* What you have to do
Pictures do not belong in the copy; restate the records below word for word.

(Stored data entries)

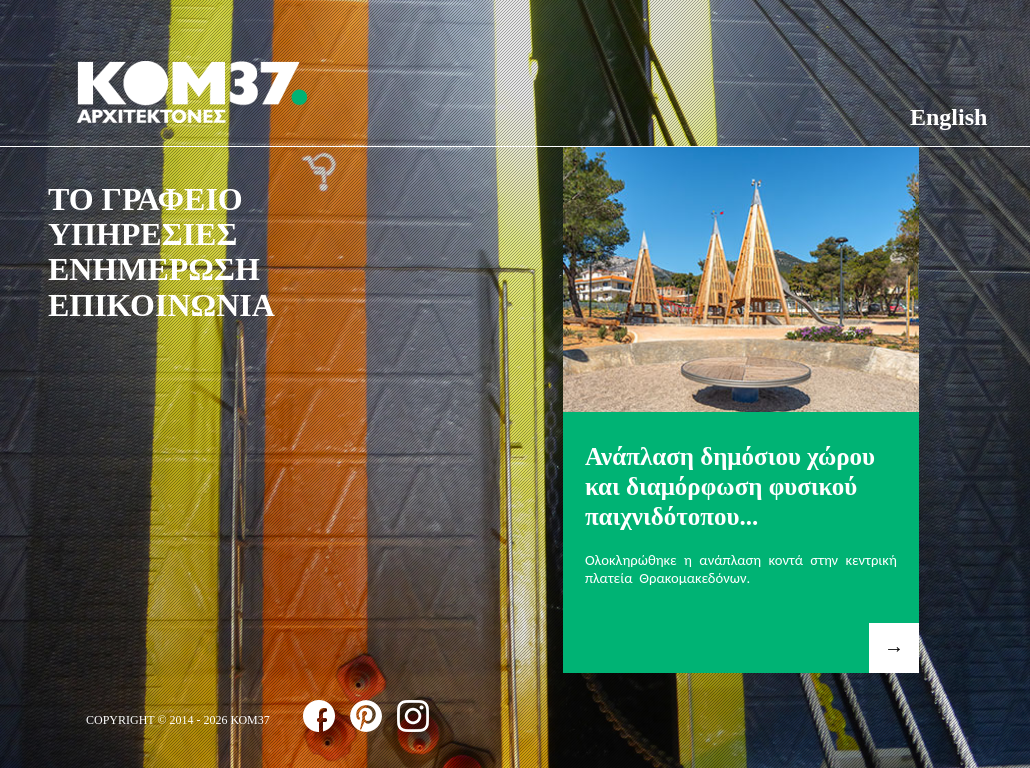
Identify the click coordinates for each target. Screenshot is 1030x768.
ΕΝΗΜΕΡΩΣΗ (154, 269)
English (948, 117)
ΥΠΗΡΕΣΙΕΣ (142, 234)
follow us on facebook (319, 716)
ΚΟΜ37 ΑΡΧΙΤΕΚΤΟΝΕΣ (192, 92)
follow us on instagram (413, 716)
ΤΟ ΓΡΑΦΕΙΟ (145, 199)
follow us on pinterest (366, 716)
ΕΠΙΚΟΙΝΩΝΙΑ (161, 305)
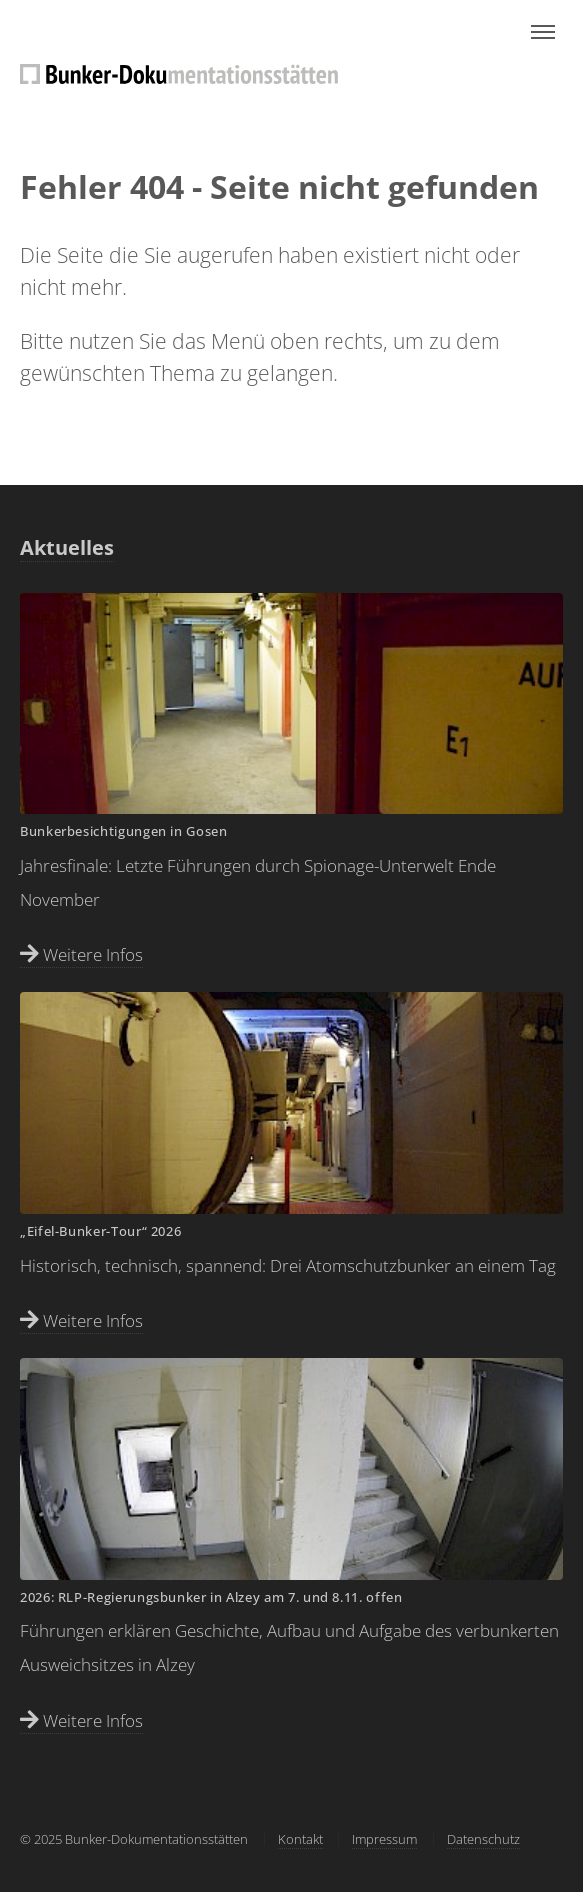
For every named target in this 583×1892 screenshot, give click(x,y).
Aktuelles (67, 547)
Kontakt (300, 1839)
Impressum (384, 1839)
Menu (543, 32)
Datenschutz (483, 1839)
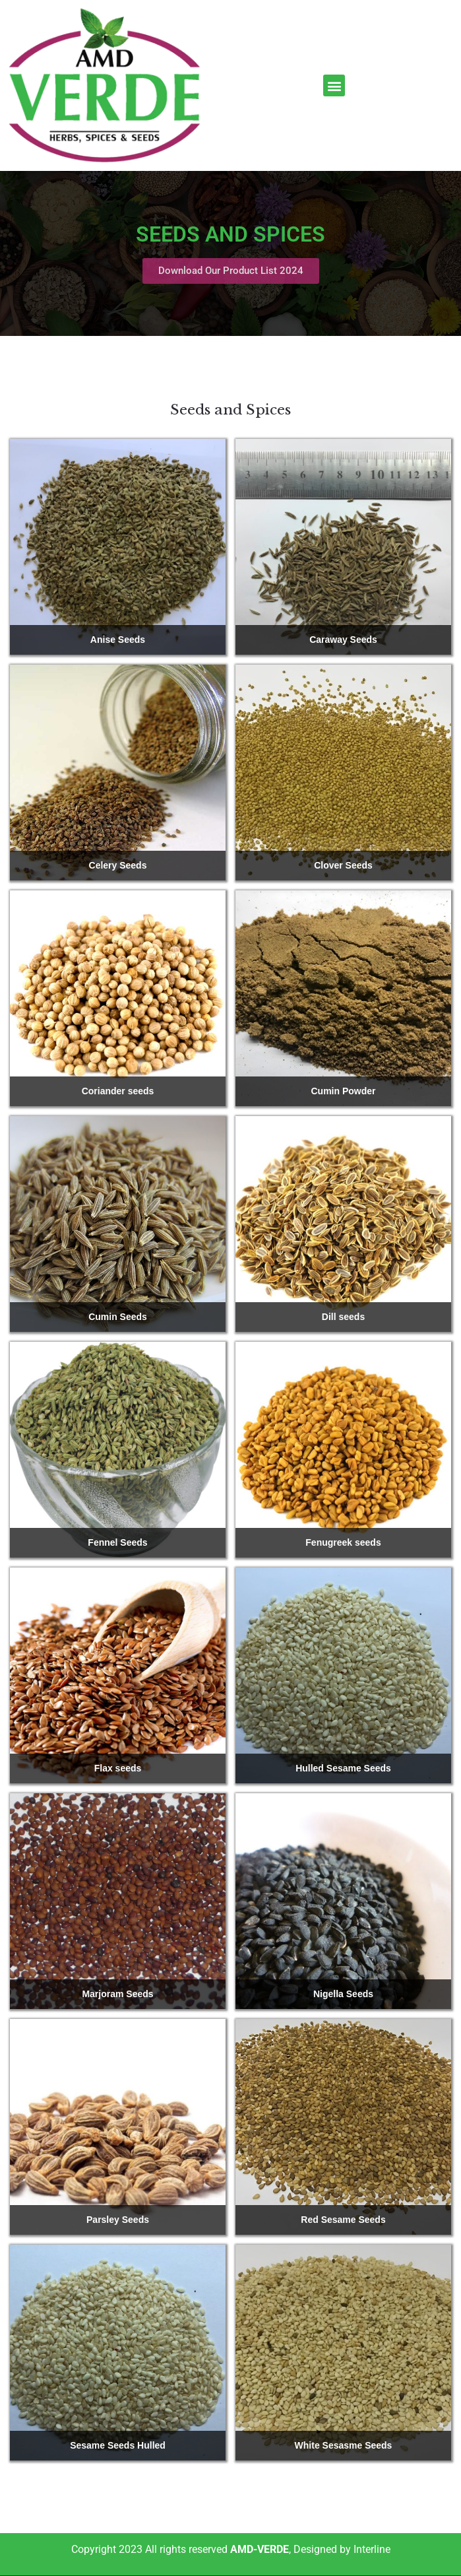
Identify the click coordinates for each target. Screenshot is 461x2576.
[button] (334, 85)
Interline (371, 2549)
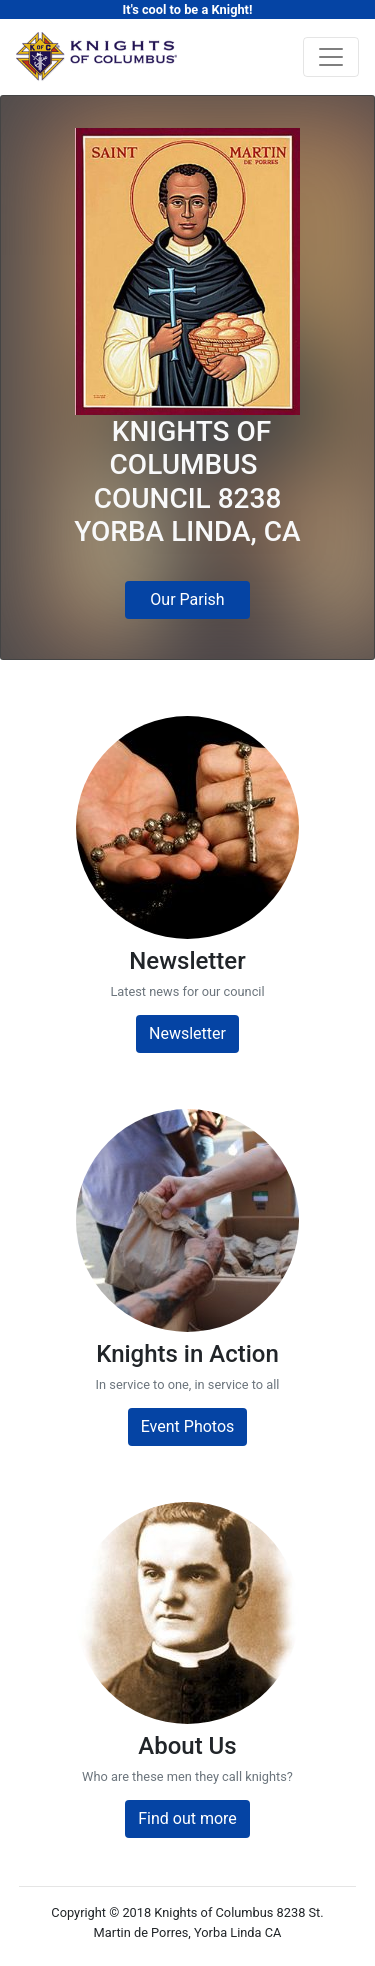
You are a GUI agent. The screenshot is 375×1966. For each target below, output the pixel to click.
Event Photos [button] (188, 1426)
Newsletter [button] (187, 1033)
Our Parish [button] (187, 599)
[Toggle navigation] (331, 57)
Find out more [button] (187, 1818)
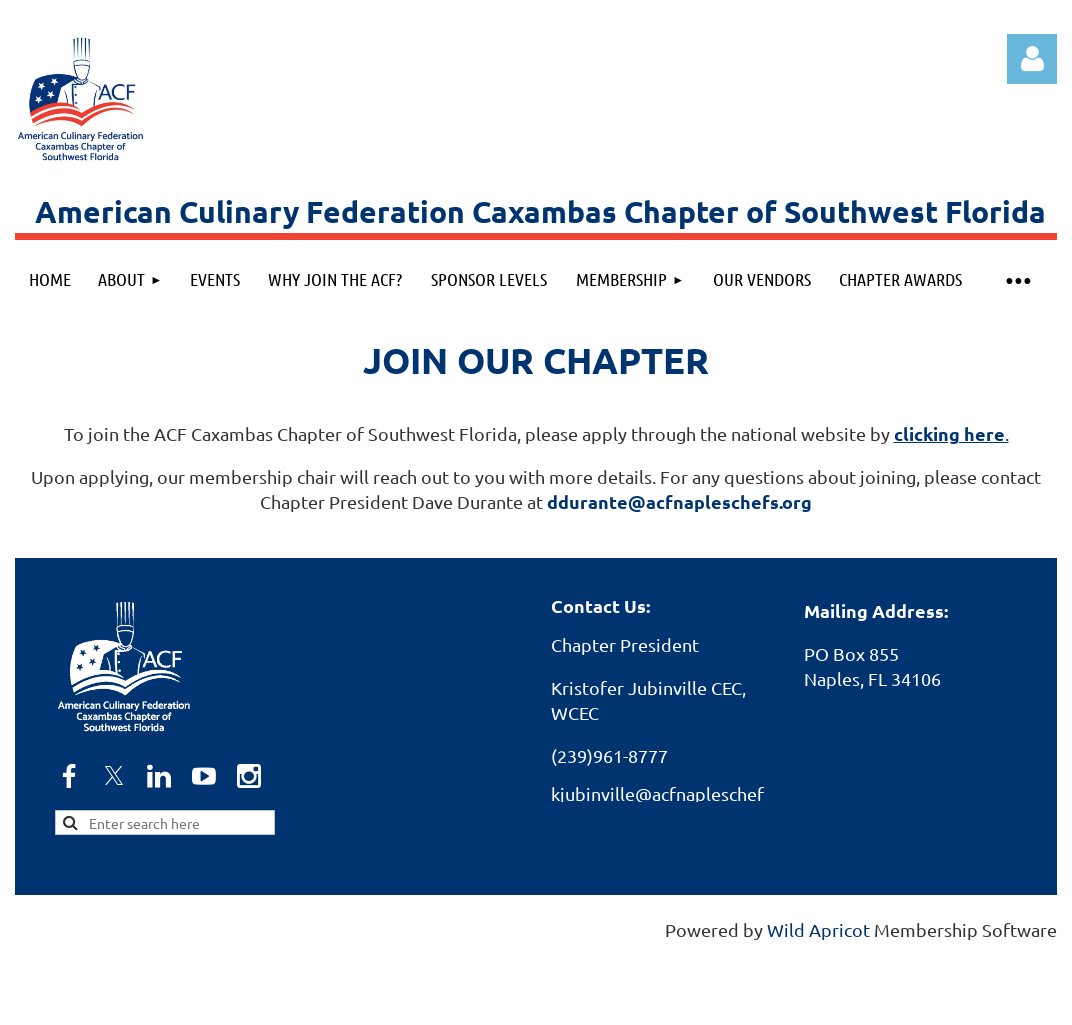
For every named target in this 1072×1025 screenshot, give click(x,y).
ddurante (679, 501)
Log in (1032, 59)
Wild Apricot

* Result for this task
Identify the click coordinates for each target. Screenshot is 1030x768.
ΕΝΗΜΕΡΩΣΗ (154, 269)
English (948, 117)
ΥΠΗΡΕΣΙΕΣ (142, 234)
follow us on facebook (319, 716)
ΚΟΜ37 ΑΡΧΙΤΕΚΤΟΝΕΣ (192, 92)
follow us on instagram (413, 716)
ΤΟ ΓΡΑΦΕΙΟ (145, 199)
follow us on pinterest (366, 716)
ΕΠΙΚΟΙΝΩΝΙΑ (161, 305)
For every named target in this 583×1892 screenshot, give click(x,y).
Aktuelles (67, 547)
Kontakt (300, 1839)
Impressum (384, 1839)
Menu (543, 32)
Datenschutz (483, 1839)
Identify the click coordinates for each target. Screenshot is 461x2576.
[button] (334, 85)
Interline (371, 2549)
You are a GUI agent. The screenshot is 375×1966. For each target below, output the pixel to click.
Event Photos [button] (188, 1426)
Newsletter [button] (187, 1033)
Our Parish [button] (187, 599)
[Toggle navigation] (331, 57)
Find out more [button] (187, 1818)
For every named target in this 1072×1025 screenshot, give click(x,y).
ddurante (679, 501)
Log in (1032, 59)
Wild Apricot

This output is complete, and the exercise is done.